Kawasaki 80C152 Computer Hardware User Manual


 
KS152JB Universal Communications Controller
Technical Specifications
Kawasaki LSI USA, Inc. Page 23 of 120 Ver. 0.9 KS152JB2
The DMA circuitry stops operation in both Idle and power Down modes. Since operation is
stopped in both modes, the process should be similar in each case. Specific steps that need to be
taken include: notification to other devices that DMA operation is about to cease for a particular
station or network, proper withdrawal from DMA operation, and saving the status of the DMA
channels. Again, the status of the I/O pins during Power Down needs careful consideration to
avoid damage to the C152 or other components.
Port 4 returns to its input state, which is high level using weak pullup devices.
2.10 Local Serial Channel
Local Serial port is a full duplex port. This means that it can simultaneously transmit and receive
data. In addition, the receive register is double buffered. This allows reception of the second data
byte before the first byte is read from the receive register. The transmit register and the receive
buffer are both addressed as SBUF Special Function Register. However any write to SBUF will be
to the transmit register, while a read from SBUF will be from the receive buffer register.

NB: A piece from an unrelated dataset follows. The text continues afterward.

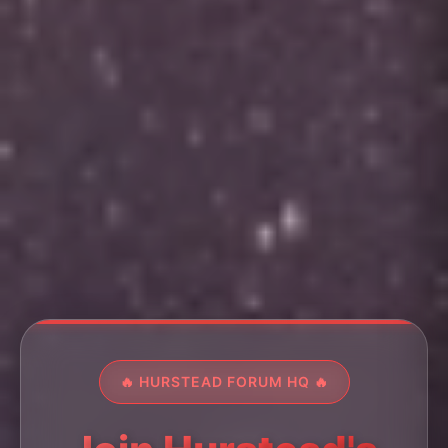
🔥 HURSTEAD FORUM HQ 🔥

The serial port can operate in four different modes.
MODE 0
This mode provides the synchronous communication with external devices. In mode 0, serial data
is transmitted and received on the RXD line. TXD is used to transmit the shift clock. This mode is
therefore a half duplex mode of serial communication. 8 bits are transmitted or received per
frame. The LSB is transmitted/received first. The baud rate is fixed at 1/12 of the oscillator fre-
quency.
Mode 0 is used to transmit data synchronously, in a half duplex format. The functional block dia-
gram is shown below. Data enters and leaves the Serial port on the RxD line. The Txd line is used
to output the shift clock. The shift clock is used to shift data into and out of the TBO and the
device at the other end of the line.
Any instruction that causes a write to SBUF will start the transmission. The shift clock will get
activated and data will be shifted out on RxD pin til all 8 bits are transmitted. The clock on TxD
then remains low for 6 clock periods and then goes high again. This ensures that at the receiving
end the data on RxD line can be clocked in either on the rising edge of the shift clock on TxD or
latched when the TxD clock is low. The TI flag is set high in S1 following the end of transmission
of the last bit.
The Serial port will receive data when REN is 1 and RI is zero. The shift clock (TxD) will be acti
vated and the serial port will latch data sampled at S5P2 at the rising edge of shift clock. The
external device should therefore present data on the falling edge on the shift clock. This process
continues till all the 8 bits have been received. The RI flag is set in S1 following the last rising
edge of the shift clock on TxD. This will stop reception, till the RI is cleared by software.